By GAYLE SARAN
Feb 01 2006
After the four-day trip to Glacier National Park aboard Amtrak, the seventh-grade Adventure Education students agree it is their favorite class, and Nels Bergquist is definitely one of their favorite teachers. Bergquist and several adults accompanied the students on the trip in January.
The students stayed at the park and took classes about wildlife in winter, fire ecology and snow science taught by staff at the Big Creek Outdoor Education center.
Students attended two three-hour classes per day.
“The better part of each day was spent outdoors on snowshoes,” Bergquist said.
As part of the snow science class, the students built snow caves or “quinzhees,” and learned about wilderness survival.
“That night about 80 percent of the 19 started the night in the quinzhee, only two students slept all night in their caves. The cold sent the others back to their cabins about 3 a.m.,” Bergquist said.
The two students who toughed out the below freezing temperatures were Robert Martin and Olin Bergquist.
|Robert Martin, Langley Middle School 7th-grader, learns about the insulating warmth of snow. Martin and Olin Bergquist were the only two students to brave the freezing temperatures to sleep all night in a snow cave, or quinzhee.|
Although most students didn’t sleep all night in their caves, an important part of the class was actually building one.
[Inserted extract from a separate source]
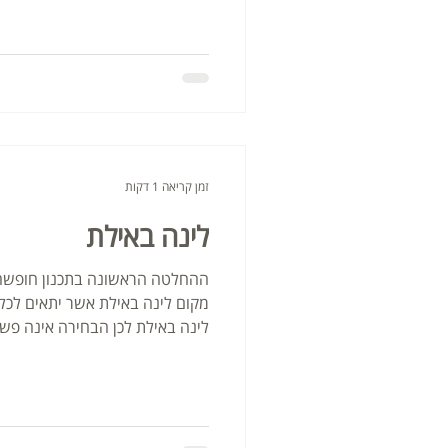
זמן קריאה 1 דקות
לינה באילת
ההחלטה הראשונה בתכנון חופשה
מקום לינה באילת אשר יתאים לכ
לינה באילת לכן הבחירה אינה פש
“My favorite part of the entire trip was building the snow cave. When it was finished it was a good feeling of accomplishment,” said Seth Sobottka.
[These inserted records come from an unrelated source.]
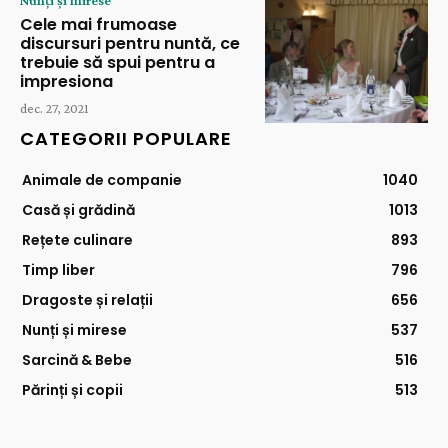
Cele mai frumoase
discursuri pentru nuntă, ce
trebuie să spui pentru a
impresiona
dec. 27, 2021
CATEGORII POPULARE
Animale de companie
1040
Casă și grădină
1013
Rețete culinare
893
Timp liber
796
Dragoste și relații
656
Nunți și mirese
537
Sarcină & Bebe
516
Părinți și copii
513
“You have to build it right or else it won’t provide shelter from the cold,” he said.
“I liked the snowshoeing, too. It was hard at first, but walking above the snow kept our feet warm,” Sobottka added.
Kelsey Taylor agreed that building the quinzhee was the most fun.
But she learned something else.
“I can take care of myself in the wilderness,” Taylor said.
Just as important as the science on this trip was the social learning. Students had to get along and function as a group.
“We did group challenges that were hard, but they turned out fun,” Sobottka said.
They were even served elk that one of the instructors at the center had shot with a bow and arrow.
“I liked it. It tasted better than steak,” Sobottka said.
“Overall, I thought the trip was a great experience,” he said.
On Jan. 9, the students and chaperones headed for Glacier National Park aboard an Amtrak train. They boarded the train in Everett and pulled out about 6 p.m., arriving at West Glacier at 8:30 a.m. the next morning. The trip back was a reverse, boarding in the evening at West Glacier and arriving at 9:30 a.m. in Everett on Friday, Jan. 13. They finished the day back at LMS.
“Train travel was a new experience for most students. The dining car was kept busy with groups of students taking advantage of hot meals,” Bergquist said. “Students used the tables in the sleeping car to finish homework assignments for their math and English classes.”
“They entertained themselves by socializing, viewing the snow-covered landscape, playing cards and listening to their iPods, and even watching portable DVD players,” Bergquist said.
Sleeping on the train was a challenge.
Students had to get creative in an attempt to catch some winks. They took out sleeping bags and pillows and tried to sleep in reclined seats, on the floor or across several seats.
“There was very little sleep on the way to Glacier. I think they were too excited. But it was a different story on the way home though,” Bergquist said.
“Students just stretched out everywhere and slept. I think they were dog tired from the adventure,” their teacher said.
It’s not the first big outdoor adventure for the class. This class also traveled to Olympic National Park last semester.
And this spring, Bergquist is taking another Adventure Education class on a backpacking trip to the Los Padres National Forest.
The Adventure Education program was founded in 1992 by LMS teachers Chris Burt and Charlie Davies, who both shared a passion for sailing. Previous classes have taken sailing trips that included camping in the San Juan Islands.
The trips are funded by the parents and students.
“I credit the parents’ desire to send their children on theses wilderness trips. They are really supportive,” Bergquist said.
“But we could use some donations. We need new equipment for the program in the worst way,” Bergquist said.